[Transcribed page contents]
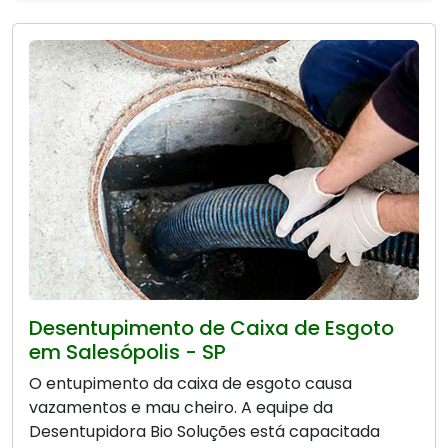
Desentupimento de Caixa de Esgoto
em Salesópolis - SP
O entupimento da caixa de esgoto causa
vazamentos e mau cheiro. A equipe da
Desentupidora Bio Soluções está capacitada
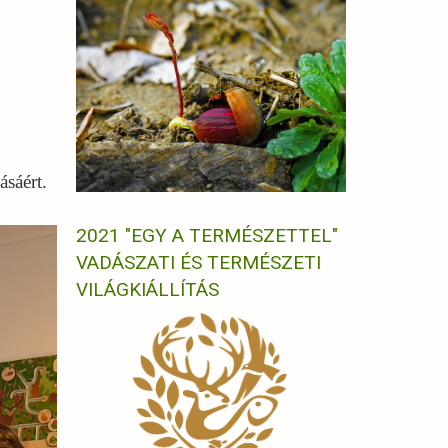
ásáért.
2021 "EGY A TERMÉSZETTEL"
VADÁSZATI ÉS TERMÉSZETI
VILÁGKIÁLLÍTÁS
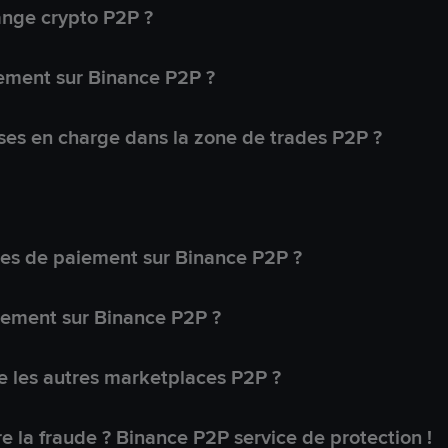
ange crypto P2P ?
ement sur Binance P2P ?
ses en charge dans la zone de trades P2P ?
s de paiement sur Binance P2P ?
lement sur Binance P2P ?
 les autres marketplaces P2P ?
 la fraude ? Binance P2P service de protection !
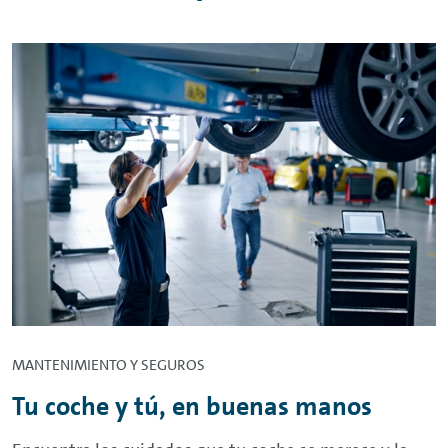
MANTENIMIENTO Y SEGUROS
Tu coche y tú, en buenas manos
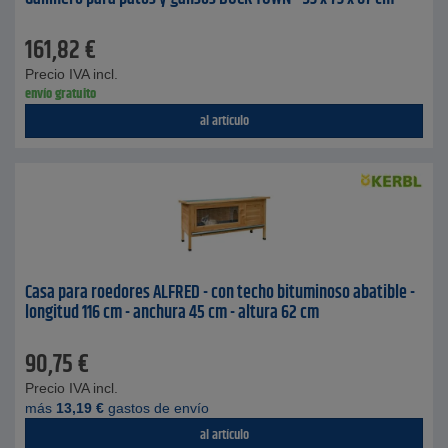
161,82
€
Precio IVA incl.
envío gratuito
al artículo
Casa para roedores ALFRED - con techo bituminoso abatible -
longitud 116 cm - anchura 45 cm - altura 62 cm
90,75
€
Precio IVA incl.
más
13,19
€
gastos de envío
al artículo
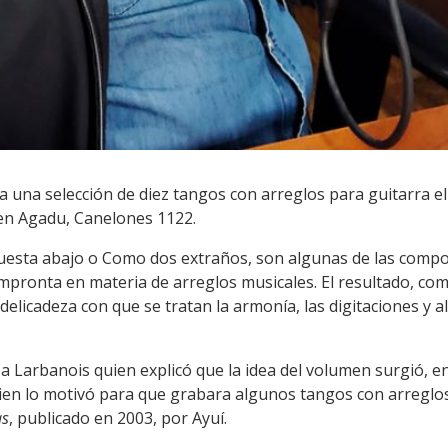
 una selección de diez tangos con arreglos para guitarra el
 en Agadu, Canelones 1122.
 Cuesta abajo o Como dos extraños, son algunas de las comp
 impronta en materia de arreglos musicales. El resultado, c
 delicadeza con que se tratan la armonía, las digitaciones y
a Larbanois quien explicó que la idea del volumen surgió, 
uien lo motivó para que grabara algunos tangos con arreglo
as
, publicado en 2003, por Ayuí.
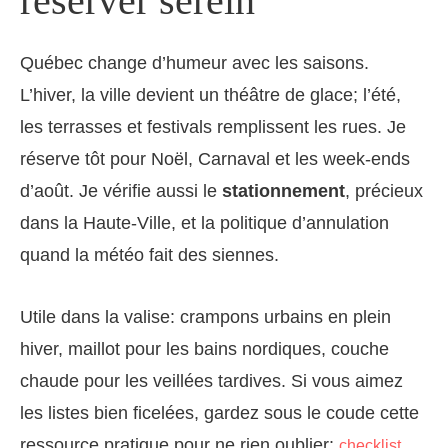
réserver serein
Québec change d’humeur avec les saisons.
L’hiver, la ville devient un théâtre de glace; l’été,
les terrasses et festivals remplissent les rues. Je
réserve tôt pour Noël, Carnaval et les week-ends
d’août. Je vérifie aussi le
stationnement
, précieux
dans la Haute-Ville, et la politique d’annulation
quand la météo fait des siennes.
Utile dans la valise: crampons urbains en plein
hiver, maillot pour les bains nordiques, couche
chaude pour les veillées tardives. Si vous aimez
les listes bien ficelées, gardez sous le coude cette
ressource pratique pour ne rien oublier:
checklist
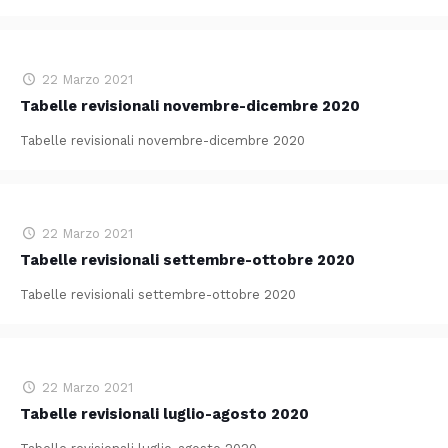
22 Marzo 2021
Tabelle revisionali novembre-dicembre 2020
Tabelle revisionali novembre-dicembre 2020
22 Marzo 2021
Tabelle revisionali settembre-ottobre 2020
Tabelle revisionali settembre-ottobre 2020
22 Marzo 2021
Tabelle revisionali luglio-agosto 2020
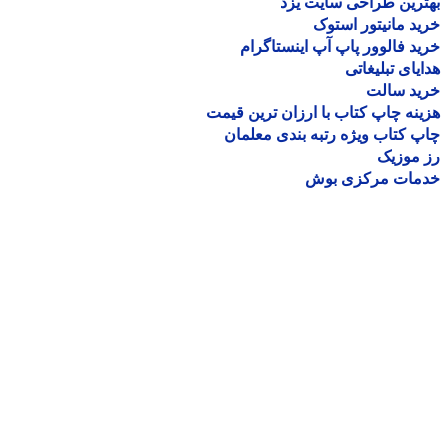
رین طراحی سایت یزد
د مانیتور استوک
د فالوور پاپ آپ اینستاگرام
یای تبلیغاتی
ید سالت
نه چاپ کتاب با ارزان ترین قیمت
 کتاب ویژه رتبه بندی معلمان
موزیک
مات مرکزی بوش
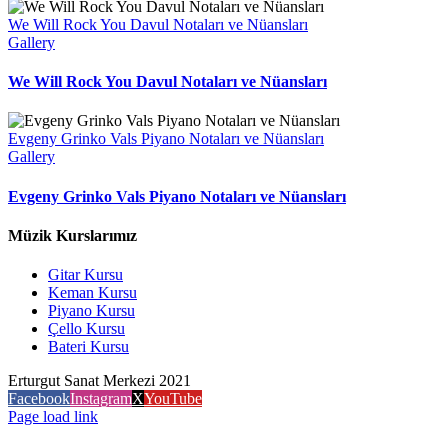
We Will Rock You Davul Notaları ve Nüansları
Gallery
We Will Rock You Davul Notaları ve Nüansları
Evgeny Grinko Vals Piyano Notaları ve Nüansları
Gallery
Evgeny Grinko Vals Piyano Notaları ve Nüansları
Müzik Kurslarımız
Gitar Kursu
Keman Kursu
Piyano Kursu
Çello Kursu
Bateri Kursu
Erturgut Sanat Merkezi 2021
Facebook
Instagram
X
YouTube
Page load link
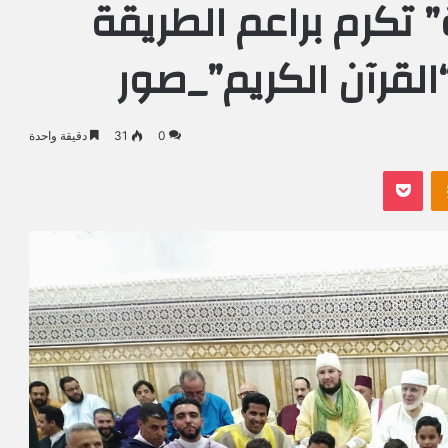
 تكرم براعم الطريقة
لقرآن الكريم”_صور
0
31
دقيقة واحدة
Odnoklassniki
بوكيت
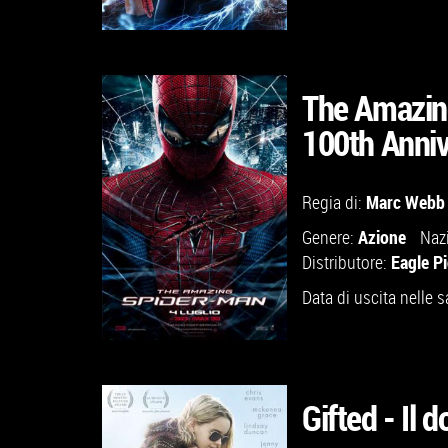
The Amazin
100th Anniv
GUARDA IL TRAILER
Marc Webb
Regia di:
VAI ALLA SCHEDA
Azione
Genere:
Naz
Eagle P
Distributore:
Data di uscita nelle s
Gifted - Il 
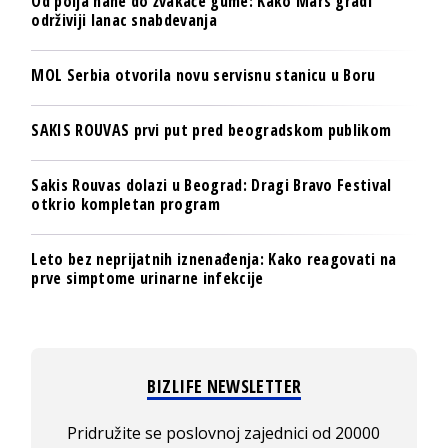
Od polja nane do žvakaće gume: Kako Mars gradi
održiviji lanac snabdevanja
MOL Serbia otvorila novu servisnu stanicu u Boru
SAKIS ROUVAS prvi put pred beogradskom publikom
Sakis Rouvas dolazi u Beograd: Dragi Bravo Festival
otkrio kompletan program
Leto bez neprijatnih iznenađenja: Kako reagovati na
prve simptome urinarne infekcije
BIZLIFE NEWSLETTER
Pridružite se poslovnoj zajednici od 20000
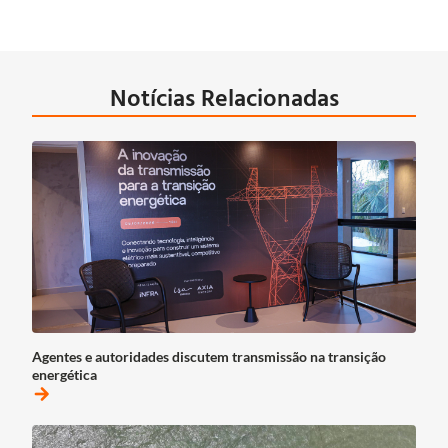
Notícias Relacionadas
Agentes e autoridades discutem transmissão na transição
energética
arrow_forward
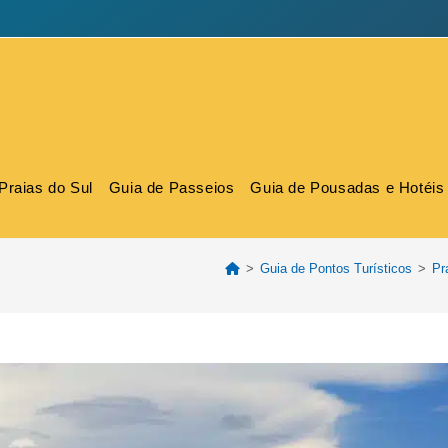
Praias do Sul
Guia de Passeios
Guia de Pousadas e Hotéis
>
Guia de Pontos Turísticos
>
Pr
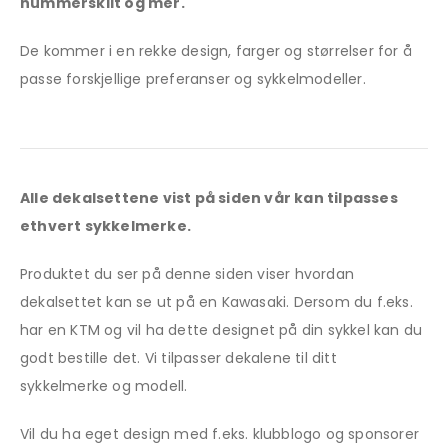
nummerskilt og mer.
De kommer i en rekke design, farger og størrelser for å
passe forskjellige preferanser og sykkelmodeller.
Alle dekalsettene vist på siden vår kan tilpasses
ethvert sykkelmerke.
Produktet du ser på denne siden viser hvordan
dekalsettet kan se ut på en Kawasaki. Dersom du f.eks.
har en KTM og vil ha dette designet på din sykkel kan du
godt bestille det. Vi tilpasser dekalene til ditt
sykkelmerke og modell.
Vil du ha eget design med f.eks. klubblogo og sponsorer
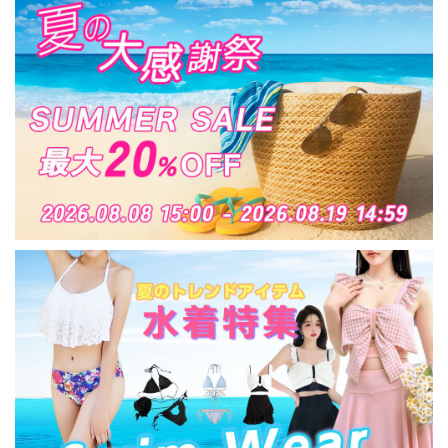
いめ おしゃれ 歩きや
すい 大人可愛い 大人
女子 [LW-CFS022]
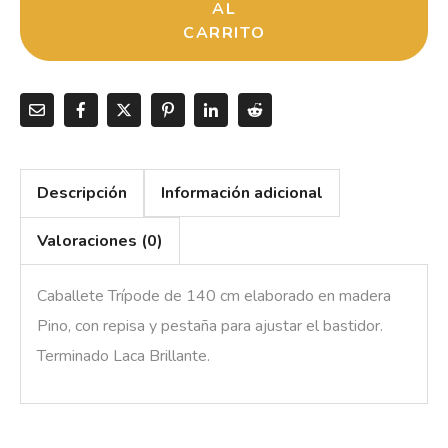
AL
CARRITO
Descripción
Información adicional
Valoraciones (0)
Caballete Trípode de 140 cm elaborado en madera
Pino, con repisa y pestaña para ajustar el bastidor.
Terminado Laca Brillante.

§ WHAT THE TASK ASKS: Could you repeat each line above exactly as written? Omit the pictures.

§ SOLUTION FOR THIS TASK:
Desentupimento de Caixa de Esgoto
em Salesópolis - SP
O entupimento da caixa de esgoto causa
vazamentos e mau cheiro. A equipe da
Desentupidora Bio Soluções está capacitada
ásáért.
2021 "EGY A TERMÉSZETTEL"
VADÁSZATI ÉS TERMÉSZETI
VILÁGKIÁLLÍTÁS
ange crypto P2P ?
ement sur Binance P2P ?
ses en charge dans la zone de trades P2P ?
s de paiement sur Binance P2P ?
lement sur Binance P2P ?
 les autres marketplaces P2P ?
 la fraude ? Binance P2P service de protection !
MANTENIMIENTO Y SEGUROS
Tu coche y tú, en buenas manos
161,82
€
Precio IVA incl.
envío gratuito
al artículo
Casa para roedores ALFRED - con techo bituminoso abatible -
longitud 116 cm - anchura 45 cm - altura 62 cm
90,75
€
Precio IVA incl.
más
13,19
€
gastos de envío
al artículo
 una selección de diez tangos con arreglos para guitarra el
 en Agadu, Canelones 1122.
 Cuesta abajo o Como dos extraños, son algunas de las comp
 impronta en materia de arreglos musicales. El resultado, c
 delicadeza con que se tratan la armonía, las digitaciones y
a Larbanois quien explicó que la idea del volumen surgió, 
uien lo motivó para que grabara algunos tangos con arreglo
as
, publicado en 2003, por Ayuí.
réserver serein
Québec change d’humeur avec les saisons.
L’hiver, la ville devient un théâtre de glace; l’été,
les terrasses et festivals remplissent les rues. Je
réserve tôt pour Noël, Carnaval et les week-ends
d’août. Je vérifie aussi le
stationnement
, précieux
dans la Haute-Ville, et la politique d’annulation
quand la météo fait des siennes.
Utile dans la valise: crampons urbains en plein
hiver, maillot pour les bains nordiques, couche
chaude pour les veillées tardives. Si vous aimez
les listes bien ficelées, gardez sous le coude cette
ressource pratique pour ne rien oublier:
checklist
22 Marzo 2021
Tabelle revisionali novembre-dicembre 2020
Tabelle revisionali novembre-dicembre 2020
22 Marzo 2021
Tabelle revisionali settembre-ottobre 2020
Tabelle revisionali settembre-ottobre 2020
22 Marzo 2021
Tabelle revisionali luglio-agosto 2020
رین طراحی سایت یزد
د مانیتور استوک
د فالوور پاپ آپ اینستاگرام
یای تبلیغاتی
ید سالت
نه چاپ کتاب با ارزان ترین قیمت
 کتاب ویژه رتبه بندی معلمان
موزیک
مات مرکزی بوش
We Will Rock You Davul Notaları ve Nüansları
Gallery
We Will Rock You Davul Notaları ve Nüansları
Evgeny Grinko Vals Piyano Notaları ve Nüansları
Gallery
Evgeny Grinko Vals Piyano Notaları ve Nüansları
Müzik Kurslarımız
Gitar Kursu
Keman Kursu
Piyano Kursu
Çello Kursu
Bateri Kursu
Erturgut Sanat Merkezi 2021
Facebook
Instagram
X
YouTube
Page load link
 تكرم براعم الطريقة
لقرآن الكريم”_صور
0
31
دقيقة واحدة
Odnoklassniki
بوكيت
The Amazin
100th Anniv
GUARDA IL TRAILER
Marc Webb
Regia di:
VAI ALLA SCHEDA
Azione
Genere:
Naz
Eagle P
Distributore:
Data di uscita nelle s
Gifted - Il 
Od polja nane do žvakaće gume: Kako Mars gradi
održiviji lanac snabdevanja
MOL Serbia otvorila novu servisnu stanicu u Boru
SAKIS ROUVAS prvi put pred beogradskom publikom
Sakis Rouvas dolazi u Beograd: Dragi Bravo Festival
otkrio kompletan program
Leto bez neprijatnih iznenađenja: Kako reagovati na
prve simptome urinarne infekcije
BIZLIFE NEWSLETTER
Pridružite se poslovnoj zajednici od 20000
Notícias Relacionadas
Agentes e autoridades discutem transmissão na transição
energética
arrow_forward
Praias do Sul
Guia de Passeios
Guia de Pousadas e Hotéis
>
Guia de Pontos Turísticos
>
Pr
nummerskilt og mer.
De kommer i en rekke design, farger og størrelser for å
passe forskjellige preferanser og sykkelmodeller.
Alle dekalsettene vist på siden vår kan tilpasses
ethvert sykkelmerke.
Produktet du ser på denne siden viser hvordan
dekalsettet kan se ut på en Kawasaki. Dersom du f.eks.
har en KTM og vil ha dette designet på din sykkel kan du
godt bestille det. Vi tilpasser dekalene til ditt
sykkelmerke og modell.
Vil du ha eget design med f.eks. klubblogo og sponsorer
いめ おしゃれ 歩きや
すい 大人可愛い 大人
女子 [LW-CFS022]
AL
CARRITO
Descripción
Información adicional
Valoraciones (0)
Caballete Trípode de 140 cm elaborado en madera
Pino, con repisa y pestaña para ajustar el bastidor.
Terminado Laca Brillante.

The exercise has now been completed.